When McDonald’s machines are open, malware may be used to harvest customers’ payment details.
Geoffrey Huntley is currently traveled all over Australia and observed many open McDonald’s machines. Huntley quoted:
The underpaid staff who used to place the orders have been replaced with these self-service kiosks and a ticket-based process. This process breaks down completely when the ticket printer runs out of paper.”
McDonald’s employees often leave the machines open
Since this happens very often due to the large number of orders, the employees simply leave the machines with the touch screen open in order to be able to exchange the paper for the tickets more quickly. Customers don’t get a meal without a ticket, which is why they complain promptly.

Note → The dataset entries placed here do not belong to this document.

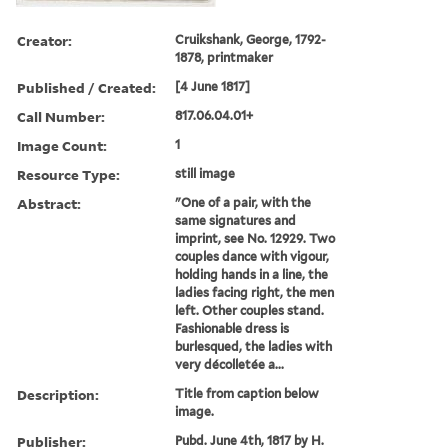
Creator:
Cruikshank, George, 1792-
1878, printmaker
Published / Created:
[4 June 1817]
Call Number:
817.06.04.01+
Image Count:
1
Resource Type:
still image
Abstract:
"One of a pair, with the
same signatures and
imprint, see No. 12929. Two
couples dance with vigour,
holding hands in a line, the
ladies facing right, the men
left. Other couples stand.
Fashionable dress is
burlesqued, the ladies with
very décolletée a...
Description:
Title from caption below
image.
Publisher:
Pubd. June 4th, 1817 by H.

Access to the innards therefore depends primarily on whether you have a USB stick with you. Inside the McDonald’s machine is a regular x86 computer NUC with free USB ports . At least that is the case in Australia. Incidentally, the amateur hacker became popular as the programmer of NFT Bay, the fake site with meaningless data as content that was so widely reported in the media last winter.
Huntley also found that the machines installed were running Windows 7 in admin mode. The touchscreen input was always active. In recovery mode, any bystander could run an application of their choice. For example a program that he has saved on his USB stick. Huntley continues:
“Today I watched the entire bootstrap process at another McDonald’s. I can confirm that the kiosk is indeed responsible for installing “Custom Firmware” on the card reader. With user interaction enabled, it’s theoretically possible to force the terminals into recovery mode when they boot up by tapping the screen…”

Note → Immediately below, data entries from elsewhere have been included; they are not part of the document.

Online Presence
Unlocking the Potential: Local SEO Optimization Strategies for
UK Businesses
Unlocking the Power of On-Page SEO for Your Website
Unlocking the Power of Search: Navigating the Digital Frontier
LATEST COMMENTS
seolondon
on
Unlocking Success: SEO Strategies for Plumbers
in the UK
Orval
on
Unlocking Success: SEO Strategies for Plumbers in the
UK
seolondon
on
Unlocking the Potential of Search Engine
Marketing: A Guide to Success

Windows 7 as operating system = not a good idea!
Payment terminals are attached to McDonald’s vending machines. If someone here installs malware by inserting a USB stick or by using recovery mode, then the person could possibly also steal the data of the Maestro or credit cards inserted by the customers.

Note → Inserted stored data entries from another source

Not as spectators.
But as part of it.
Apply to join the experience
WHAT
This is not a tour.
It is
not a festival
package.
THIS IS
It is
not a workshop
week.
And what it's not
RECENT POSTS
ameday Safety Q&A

A commenter on Twitter, who claims to be an industry expert, responded by saying that most payment terminal manufacturers have secured their hardware really well. It should therefore not be so easy to view the PINs or other data entered from the Windows PC because the terminals will fail to function if any data is transmitted unencrypted.
Huntley also criticizes that one must not run any machines in administrator mode. This is also the case if visitors cannot open them easily. But this is especially true if the machines are always open anyway to save time. In addition, it makes little sense to use an operating system like Windows 7. Microsoft hasn’t provided Win 7 users with any security updates for a long time. Correction: The embedded version still has regular updates until October this year.
How to hack a Hamburger?
It would be interesting to know whether the same software is also used in McDonald’s machines in Germany. If so, it would be time for another seminar at a security conference. Such a presentation as by Barnaby Jack at DEFCON in 2013 when he had mass unauthorized access to various ATMs due to a security gap received.
By the way. Anyone who would like to set up such a McDonald’s machine at home can purchase the hardware from Alibaba and other online auction houses. Then you could calmly test whether there are other security gaps that have not yet been disclosed. According to the ad, the devices are also used by Kentucky Fried Chicken (KFC) and other franchise restaurant chains.